TASK STATEMENT => Output the listing below verbatim, but drop the images.

▬▬▬

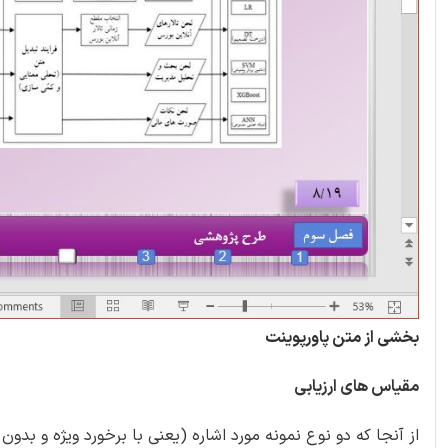
بخشی از متن پاورپوینت
مقیاس های ارزیابی
از آنجا که دو نوع نمونه مورد اشاره (یعنی با برخورد ویژه و بدو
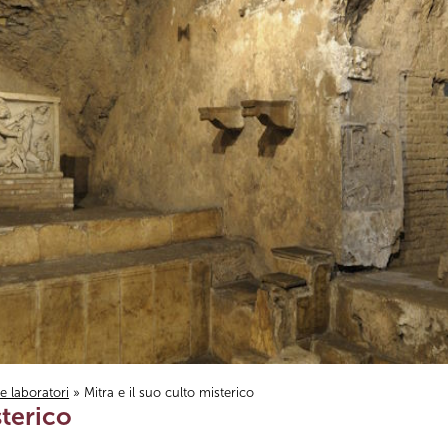
i e laboratori
» Mitra e il suo culto misterico
sterico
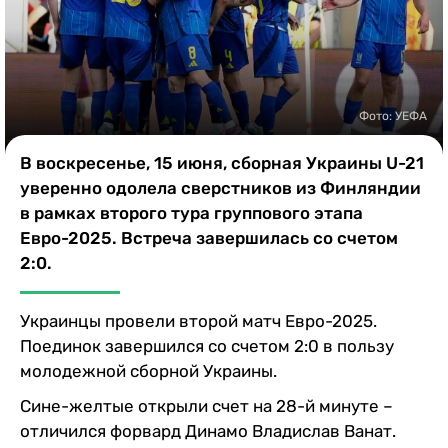
Казино
Фото: УЕФА
В воскресенье, 15 июня, сборная Украины U-21
уверенно одолела сверстников из Финляндии
в рамках второго тура группового этапа
Евро-2025. Встреча завершилась со счетом
2:0.
Украинцы провели второй матч Евро-2025.
Поединок завершился со счетом 2:0 в пользу
молодежной сборной Украины.
Сине-желтые открыли счет на 28-й минуте –
отличился форвард Динамо Владислав Ванат.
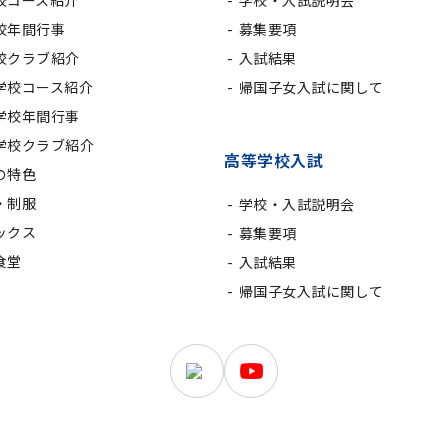
校コース紹介
学校・入試説明会
校年間行事
募集要項
校クラブ紹介
入試結果
学校コース紹介
帰国子女入試に関して
学校年間行事
学校クラブ紹介
高等学校入試
の特色
・制服
学校・入試説明会
ックス
募集要項
食堂
入試結果
帰国子女入試に関して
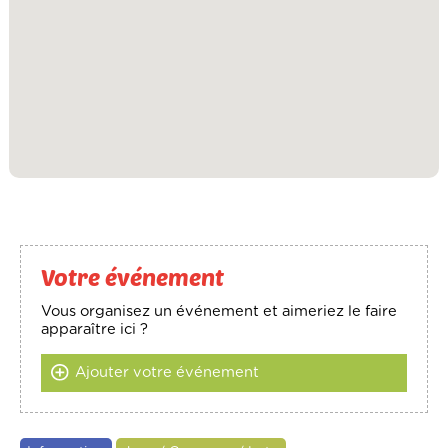
Votre événement
Vous organisez un événement et aimeriez le faire
apparaître ici ?
Ajouter votre événement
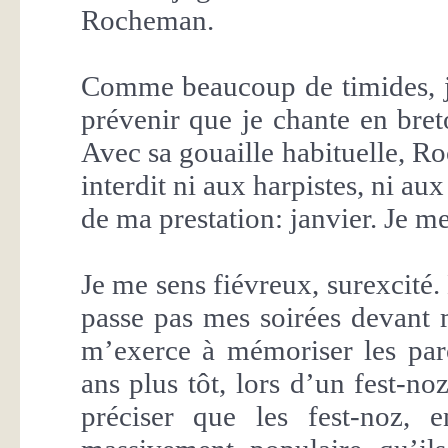
Rocheman.
Comme beaucoup de timides, j’
prévenir que je chante en bret
Avec sa gouaille habituelle, R
interdit ni aux harpistes, ni aux
de ma prestation: janvier. Je me
Je me sens fiévreux, surexcité.
passe pas mes soirées devant 
m’exerce à mémoriser les paro
ans plus tôt, lors d’un fest-n
préciser que les fest-noz, 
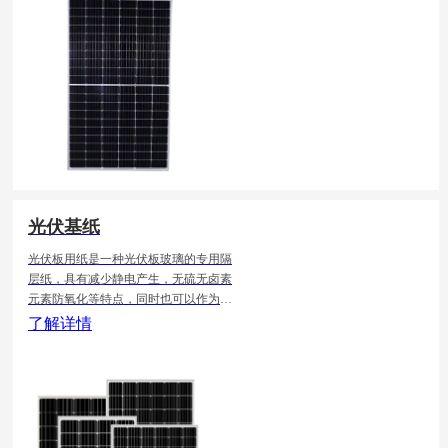
光伏基纸
光伏板用纸是一种光伏板玻璃的专用隔
层纸，具有减少静电产生，无硫无卤素
元素防氧化等特点，同时也可以作为光
伏玻璃的包装使用，纸张为原浆制作，
了解详情
纸张厚度均匀，杂质少，表面光滑，纤
维细腻，吸水性较好。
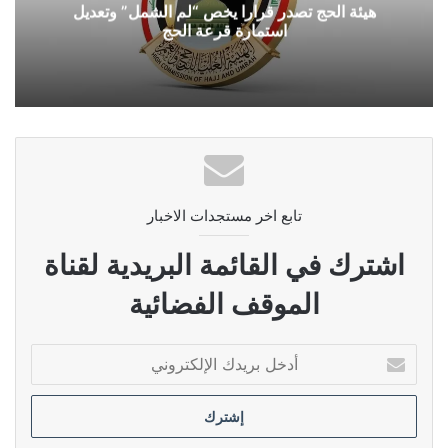
هيئة الحج تصدر قرارا يخص “لم الشمل” وتعديل
استمارة قرعة الحج
تابع اخر مستجدات الاخبار
اشترك في القائمة البريدية لقناة
الموقف الفضائية
أدخل
بريدك
الإلكتروني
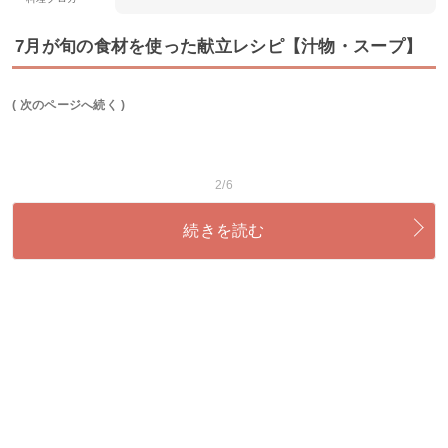
7月が旬の食材を使った献立レシピ【汁物・スープ】
( 次のページへ続く )
2/6
続きを読む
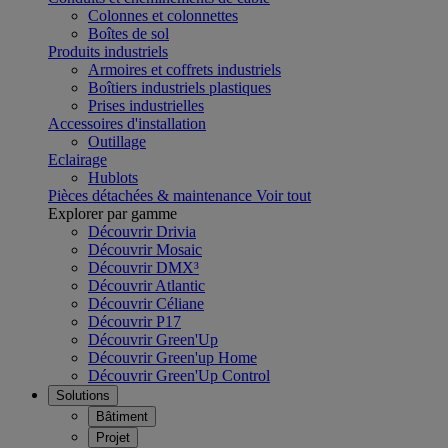
Colonnes et colonnettes
Boîtes de sol
Produits industriels
Armoires et coffrets industriels
Boîtiers industriels plastiques
Prises industrielles
Accessoires d'installation
Outillage
Eclairage
Hublots
Pièces détachées & maintenance
Voir tout
Explorer par gamme
Découvrir Drivia
Découvrir Mosaic
Découvrir DMX³
Découvrir Atlantic
Découvrir Céliane
Découvrir P17
Découvrir Green'Up
Découvrir Green'up Home
Découvrir Green'Up Control
Solutions
Bâtiment
Projet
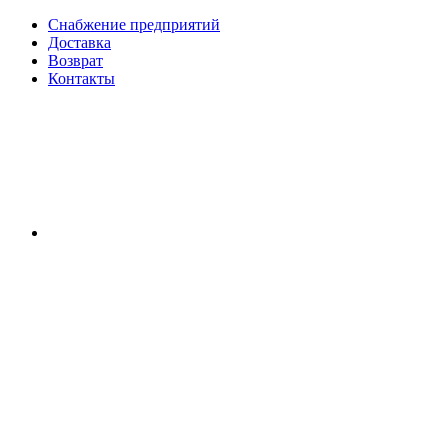
Снабжение предприятий
Доставка
Возврат
Контакты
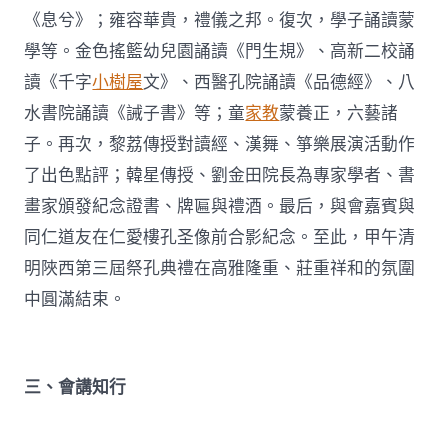
《息兮》；雍容華貴，禮儀之邦。復次，學子誦讀蒙
學等。金色搖籃幼兒園誦讀《門生規》、高新二校誦
讀《千字
小樹屋
文》、西醫孔院誦讀《品德經》、八
水書院誦讀《誡子書》等；童
家教
蒙養正，六藝諸
子。再次，黎荔傳授對讀經、漢舞、箏樂展演活動作
了出色點評；韓星傳授、劉金田院長為專家學者、書
畫家頒發紀念證書、牌匾與禮酒。最后，與會嘉賓與
同仁道友在仁愛樓孔圣像前合影紀念。至此，甲午清
明陜西第三屆祭孔典禮在高雅隆重、莊重祥和的氛圍
中圓滿結束。
三、會講知行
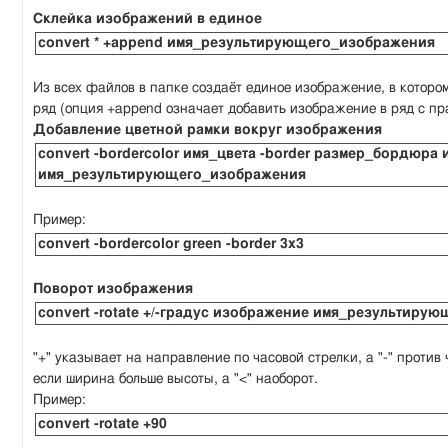
Склейка изображений в единое
convert * +append имя_результирующего_изображения
Из всех файлов в папке создаёт единое изображение, в которо
ряд (опция +append означает добавить изображение в ряд с пр
Добавление цветной рамки вокруг изображения
convert -bordercolor имя_цвета -border размер_бордюра
имя_результирующего_изображения
Пример:
convert -bordercolor green -border 3x3
Поворот изображения
convert -rotate +/-градус изображение имя_результиру
"+" указывает на направление по часовой стрелки, а "-" против
если ширина больше высоты, а "<" наоборот.
Пример:
convert -rotate +90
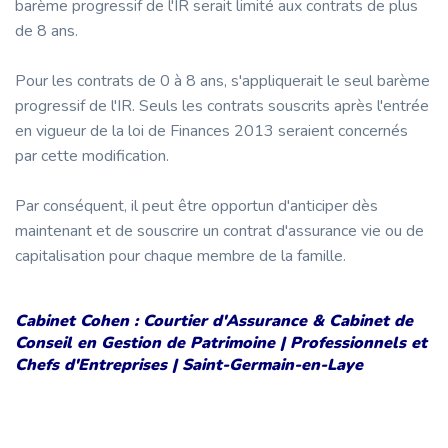
barème progressif de l'IR serait limité aux contrats de plus
de 8 ans.
Pour les contrats de 0 à 8 ans, s'appliquerait le seul barème
progressif de l'IR. Seuls les contrats souscrits après l'entrée
en vigueur de la loi de Finances 2013 seraient concernés
par cette modification.
Par conséquent, il peut être opportun d'anticiper dès
maintenant et de souscrire un contrat d'assurance vie ou de
capitalisation pour chaque membre de la famille.
Cabinet Cohen : Courtier d'Assurance & Cabinet de
Conseil en Gestion de Patrimoine | Professionnels et
Chefs d'Entreprises | Saint-Germain-en-Laye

▬▬▬

TASK RESULT =>
بخشی از متن پاورپوینت
مقیاس های ارزیابی
از آنجا که دو نوع نمونه مورد اشاره (یعنی با برخورد ویژه و بدو
i e laboratori
» Mitra e il suo culto misterico
sterico
Казино
Фото: УЕФА
В воскресенье, 15 июня, сборная Украины U-21
уверенно одолела сверстников из Финляндии
в рамках второго тура группового этапа
Евро-2025. Встреча завершилась со счетом
2:0.
Украинцы провели второй матч Евро-2025.
Поединок завершился со счетом 2:0 в пользу
молодежной сборной Украины.
Сине-желтые открыли счет на 28-й минуте –
отличился форвард Динамо Владислав Ванат.
校コース紹介
学校・入試説明会
校年間行事
募集要項
校クラブ紹介
入試結果
学校コース紹介
帰国子女入試に関して
学校年間行事
学校クラブ紹介
高等学校入試
の特色
・制服
学校・入試説明会
ックス
募集要項
食堂
入試結果
帰国子女入試に関して
Votre événement
Vous organisez un événement et aimeriez le faire
apparaître ici ?
Ajouter votre événement
Rocheman.
Comme beaucoup de timides, j’
prévenir que je chante en bret
Avec sa gouaille habituelle, R
interdit ni aux harpistes, ni aux
de ma prestation: janvier. Je me
Je me sens fiévreux, surexcité.
passe pas mes soirées devant 
m’exerce à mémoriser les paro
ans plus tôt, lors d’un fest-n
préciser que les fest-noz, 
光伏基纸
光伏板用纸是一种光伏板玻璃的专用隔
层纸，具有减少静电产生，无硫无卤素
元素防氧化等特点，同时也可以作为光
伏玻璃的包装使用，纸张为原浆制作，
了解详情
纸张厚度均匀，杂质少，表面光滑，纤
维细腻，吸水性较好。
هيئة الحج تصدر قرارا يخص “لم الشمل” وتعديل
استمارة قرعة الحج
تابع اخر مستجدات الاخبار
اشترك في القائمة البريدية لقناة
الموقف الفضائية
أدخل
بريدك
الإلكتروني
7月が旬の食材を使った献立レシピ【汁物・スープ】
( 次のページへ続く )
2/6
続きを読む
Colonnes et colonnettes
Boîtes de sol
Produits industriels
Armoires et coffrets industriels
Boîtiers industriels plastiques
Prises industrielles
Accessoires d'installation
Outillage
Eclairage
Hublots
Pièces détachées & maintenance
Voir tout
Explorer par gamme
Découvrir Drivia
Découvrir Mosaic
Découvrir DMX³
Découvrir Atlantic
Découvrir Céliane
Découvrir P17
Découvrir Green'Up
Découvrir Green'up Home
Découvrir Green'Up Control
Solutions
Bâtiment
Projet
Снабжение предприятий
Доставка
Возврат
Контакты
《息兮》；雍容華貴，禮儀之邦。復次，學子誦讀蒙
學等。金色搖籃幼兒園誦讀《門生規》、高新二校誦
讀《千字
小樹屋
文》、西醫孔院誦讀《品德經》、八
水書院誦讀《誡子書》等；童
家教
蒙養正，六藝諸
子。再次，黎荔傳授對讀經、漢舞、箏樂展演活動作
了出色點評；韓星傳授、劉金田院長為專家學者、書
畫家頒發紀念證書、牌匾與禮酒。最后，與會嘉賓與
同仁道友在仁愛樓孔圣像前合影紀念。至此，甲午清
明陜西第三屆祭孔典禮在高雅隆重、莊重祥和的氛圍
中圓滿結束。
三、會講知行
Склейка изображений в единое
convert * +append имя_результирующего_изображения
Из всех файлов в папке создаёт единое изображение, в которо
ряд (опция +append означает добавить изображение в ряд с пр
Добавление цветной рамки вокруг изображения
convert -bordercolor имя_цвета -border размер_бордюра
имя_результирующего_изображения
Пример:
convert -bordercolor green -border 3x3
Поворот изображения
convert -rotate +/-градус изображение имя_результиру
"+" указывает на направление по часовой стрелки, а "-" против
если ширина больше высоты, а "<" наоборот.
Пример:
convert -rotate +90
barème progressif de l'IR serait limité aux contrats de plus
de 8 ans.
Pour les contrats de 0 à 8 ans, s'appliquerait le seul barème
progressif de l'IR. Seuls les contrats souscrits après l'entrée
en vigueur de la loi de Finances 2013 seraient concernés
par cette modification.
Par conséquent, il peut être opportun d'anticiper dès
maintenant et de souscrire un contrat d'assurance vie ou de
capitalisation pour chaque membre de la famille.
Cabinet Cohen : Courtier d'Assurance & Cabinet de
Conseil en Gestion de Patrimoine | Professionnels et
Chefs d'Entreprises | Saint-Germain-en-Laye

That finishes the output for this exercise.